• _Exercise goal_:
From the line with "Mikrovlnné trouby (665, 1497)" through the line with "Jak vybrat pračku (664, 1689)", repeat the entries verbatim, both end lines included, and add nothing.

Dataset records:
● ● ●

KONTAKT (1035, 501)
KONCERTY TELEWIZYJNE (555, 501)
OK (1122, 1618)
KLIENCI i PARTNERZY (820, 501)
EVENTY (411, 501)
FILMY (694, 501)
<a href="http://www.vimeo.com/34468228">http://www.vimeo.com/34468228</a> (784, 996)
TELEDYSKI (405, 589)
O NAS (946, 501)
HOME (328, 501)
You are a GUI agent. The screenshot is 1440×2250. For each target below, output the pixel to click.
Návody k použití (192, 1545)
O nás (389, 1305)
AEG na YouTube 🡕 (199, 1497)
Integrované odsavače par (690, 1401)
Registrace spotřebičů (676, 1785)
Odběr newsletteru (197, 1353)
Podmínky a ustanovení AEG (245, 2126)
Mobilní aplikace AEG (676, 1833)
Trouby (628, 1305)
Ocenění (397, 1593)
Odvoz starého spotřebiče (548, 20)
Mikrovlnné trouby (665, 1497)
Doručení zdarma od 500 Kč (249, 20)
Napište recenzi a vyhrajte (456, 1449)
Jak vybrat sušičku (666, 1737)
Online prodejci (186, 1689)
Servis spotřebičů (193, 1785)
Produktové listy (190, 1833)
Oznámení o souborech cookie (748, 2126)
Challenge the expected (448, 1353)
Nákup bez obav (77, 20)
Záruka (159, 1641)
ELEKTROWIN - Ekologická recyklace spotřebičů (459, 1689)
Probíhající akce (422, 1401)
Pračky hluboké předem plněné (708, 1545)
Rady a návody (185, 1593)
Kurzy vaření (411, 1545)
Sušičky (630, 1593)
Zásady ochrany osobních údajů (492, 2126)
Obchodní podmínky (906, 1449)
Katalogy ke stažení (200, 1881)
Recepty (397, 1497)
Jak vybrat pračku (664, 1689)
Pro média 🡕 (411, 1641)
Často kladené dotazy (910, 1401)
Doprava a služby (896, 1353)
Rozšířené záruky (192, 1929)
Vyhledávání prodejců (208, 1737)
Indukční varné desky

● ● ●

• _Response to the task_:
Mikrovlnné trouby (665, 1497)
Doručení zdarma od 500 Kč (249, 20)
Napište recenzi a vyhrajte (456, 1449)
Jak vybrat sušičku (666, 1737)
Online prodejci (186, 1689)
Servis spotřebičů (193, 1785)
Produktové listy (190, 1833)
Oznámení o souborech cookie (748, 2126)
Challenge the expected (448, 1353)
Nákup bez obav (77, 20)
Záruka (159, 1641)
ELEKTROWIN - Ekologická recyklace spotřebičů (459, 1689)
Probíhající akce (422, 1401)
Pračky hluboké předem plněné (708, 1545)
Rady a návody (185, 1593)
Kurzy vaření (411, 1545)
Sušičky (630, 1593)
Zásady ochrany osobních údajů (492, 2126)
Obchodní podmínky (906, 1449)
Katalogy ke stažení (200, 1881)
Recepty (397, 1497)
Jak vybrat pračku (664, 1689)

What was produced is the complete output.